TASK DETAILS:
Output all records exactly, with no images.
START DATA TO USE
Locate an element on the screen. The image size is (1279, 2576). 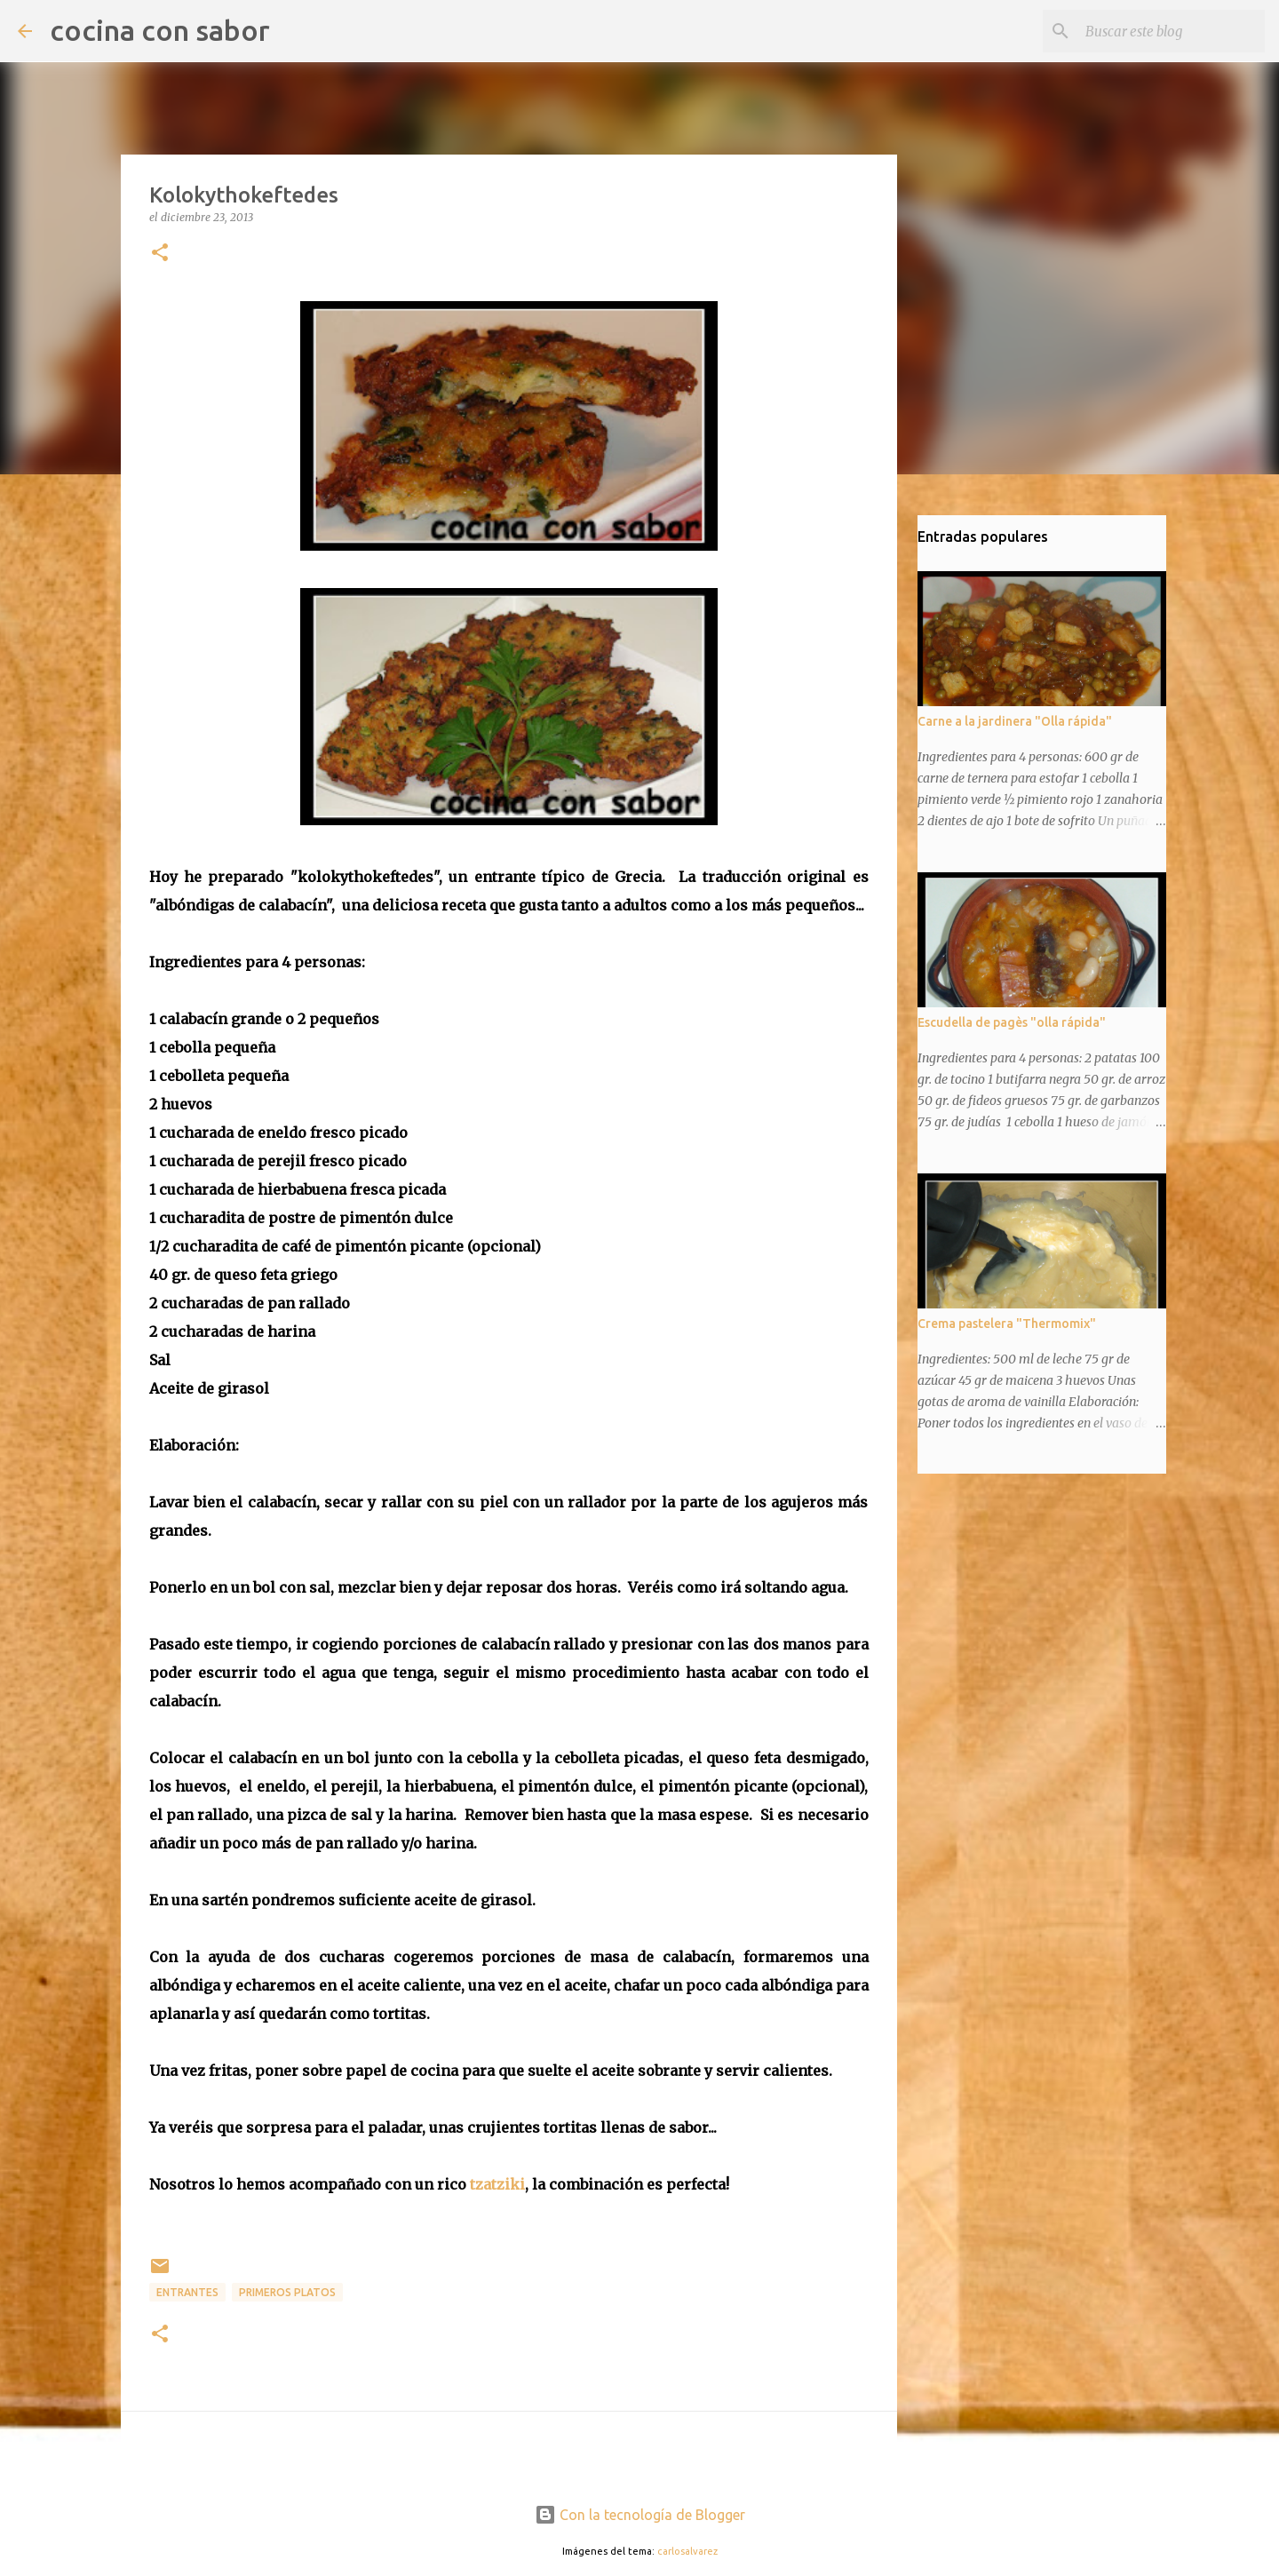
Crema pastelera "Thermomix" is located at coordinates (1007, 1323).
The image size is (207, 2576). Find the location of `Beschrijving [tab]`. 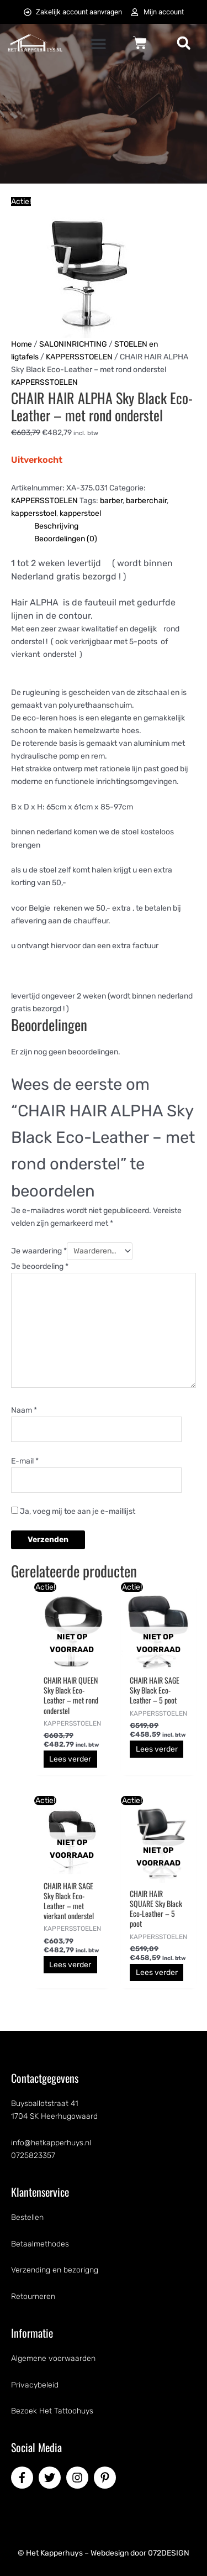

Beschrijving [tab] is located at coordinates (56, 526).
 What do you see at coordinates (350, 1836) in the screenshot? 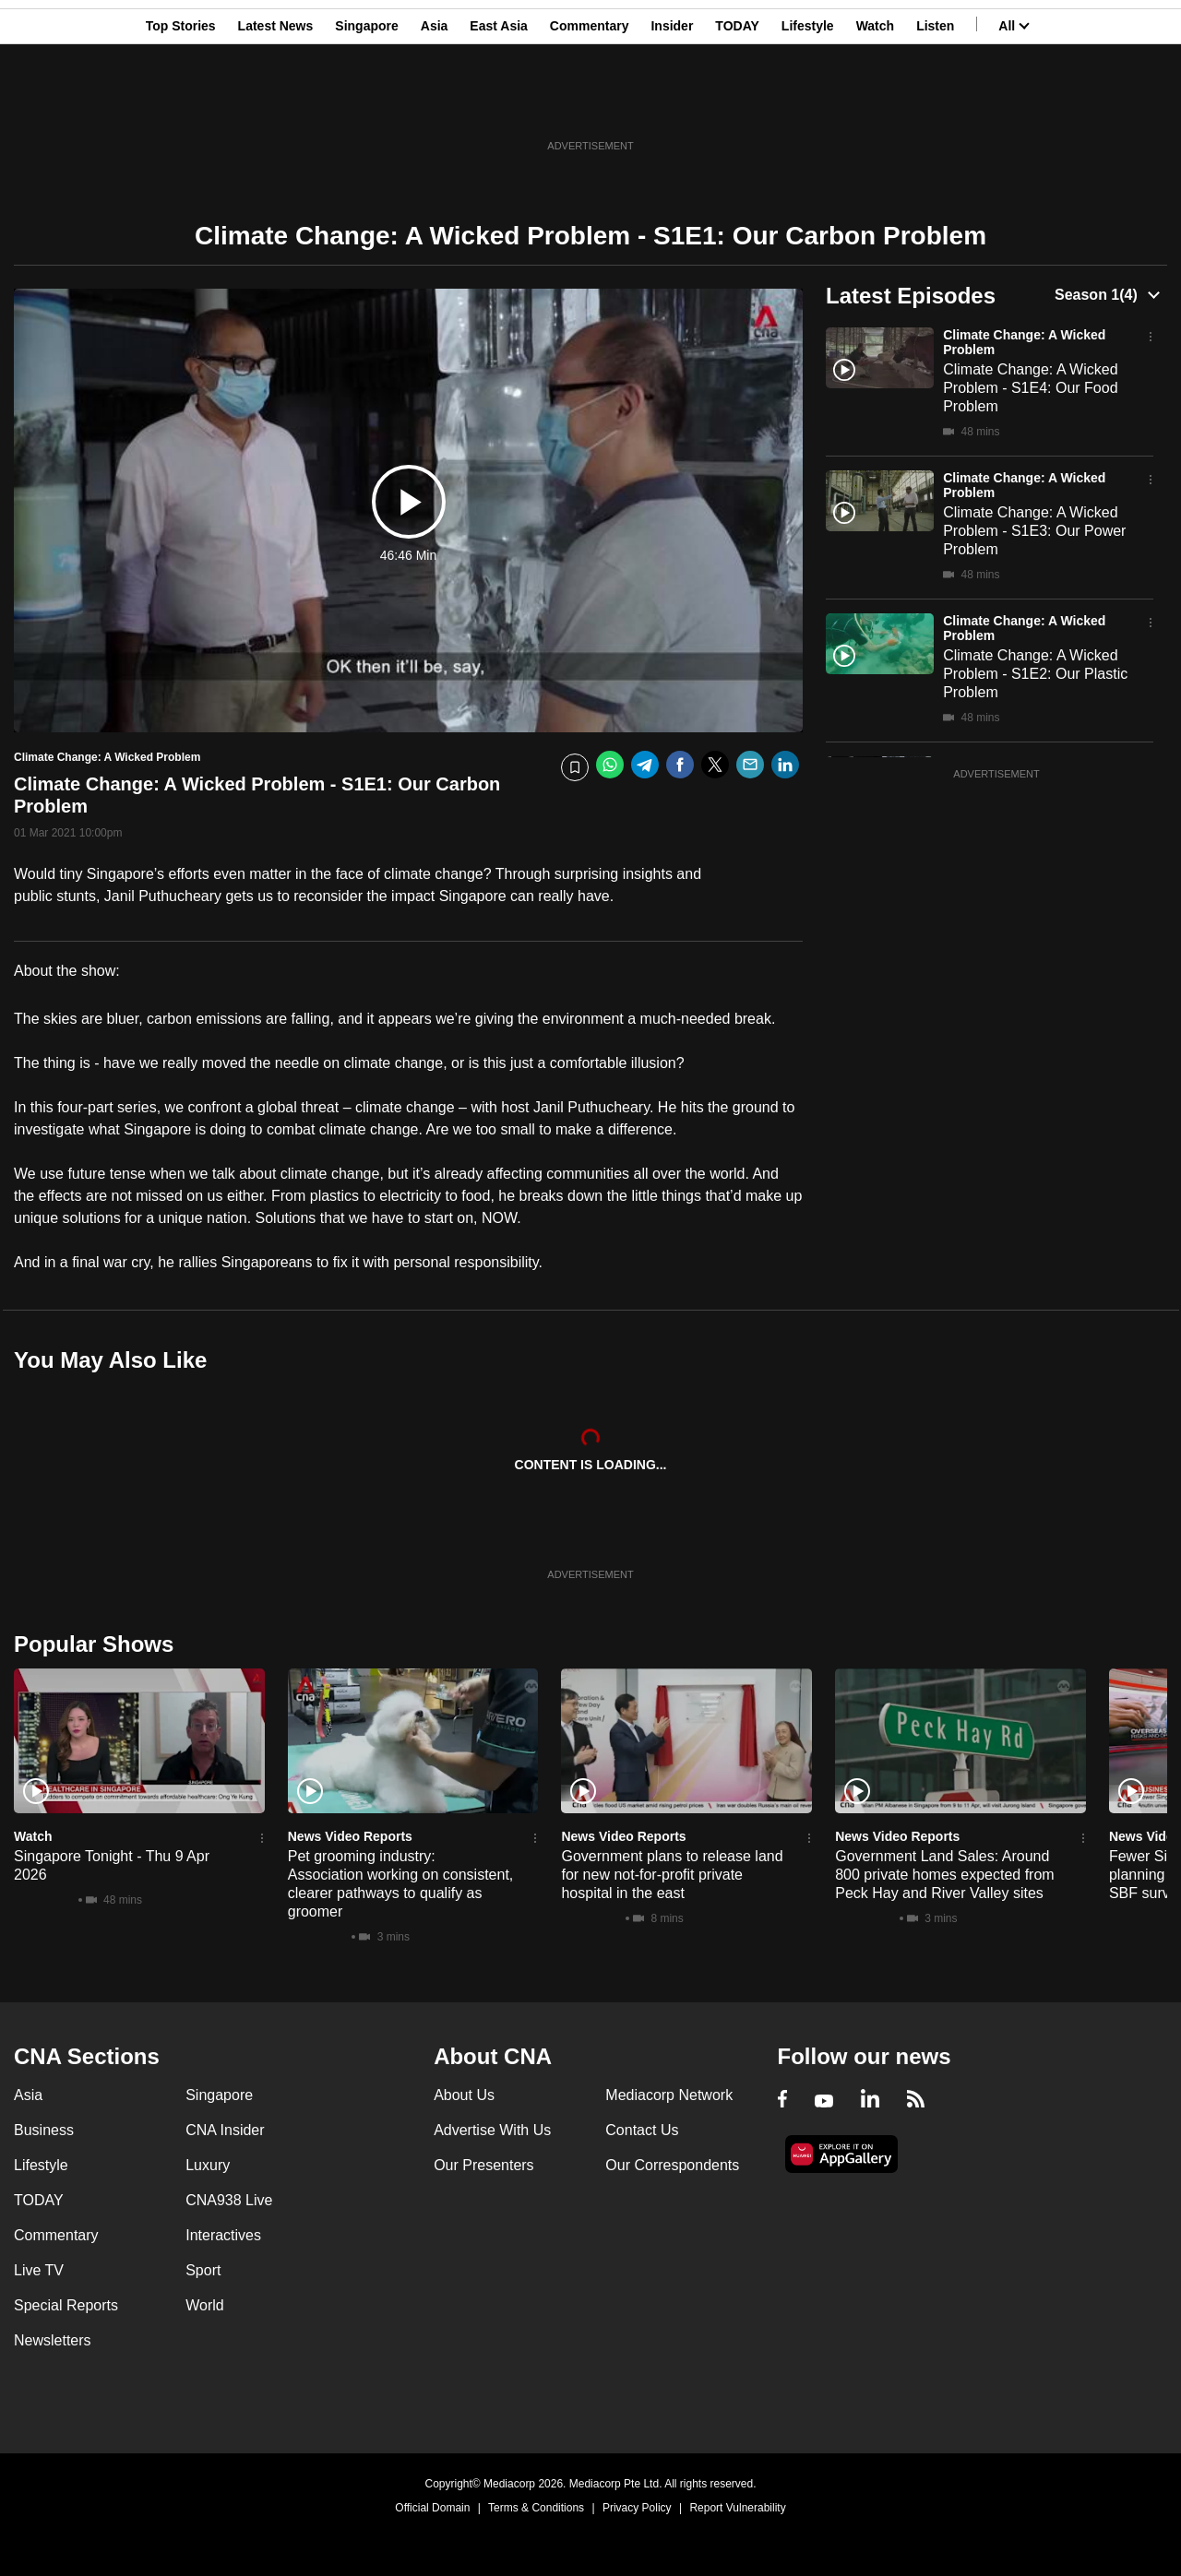
I see `News Video Reports` at bounding box center [350, 1836].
END DATA TO USE
WRITTEN ANSWER:
Locate an element on the screen. The image size is (1279, 2576). 
Crema pastelera "Thermomix" is located at coordinates (1007, 1323).
The image size is (207, 2576). Find the location of `Beschrijving [tab]`. 

Beschrijving [tab] is located at coordinates (56, 526).
 What do you see at coordinates (350, 1836) in the screenshot? 
I see `News Video Reports` at bounding box center [350, 1836].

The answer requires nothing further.